There'd be a platoon of smart boys hanging around figuring I might try that.
"I see what you mean. That old boy must be worried I'll get next to him somehow."
"You still not working on something that's going to get you killed anyway?"
"I'm working now. For myself. Trying to find out who wants to kill me. And why."
"Now you know who." He chuckled.
"Highly amusing, Morley." I dragged one of my copper temple coins out. I hadn't shown them all at the Assay Office. I sketched what I'd learned. Then, "Carathca was a dark-elfin city. Know anything about it? This thing seems to go back there."
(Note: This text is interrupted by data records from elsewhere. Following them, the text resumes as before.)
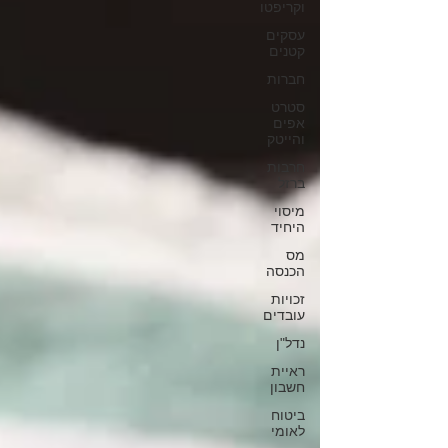
וקריפטו
עסקים
קטנים
חברות
סטרט
אפים
והייטק
חרבות
ברזל
מיסוי
היחיד
מס
הכנסה
זכויות
עובדים
נדל"ן
ראיית
חשבון
ביטוח
לאומי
"Why should I know anything more about Carathca than you do about FellDorhst? That's ancient times, Garrett. Nobody cares. This thing keeps yelling religion. Find your answers in the Dream Quarter." He studied the coin. "Doesn't say anything to me. Maybe you ought to have a skull session with the Dead Man."
"I'd love to. If I could get him to take a twenty-minute break from his crusade against consciousness."
Someone pounded on the door. Morley looked startled, then concerned. He indicated a corner. "What is it?"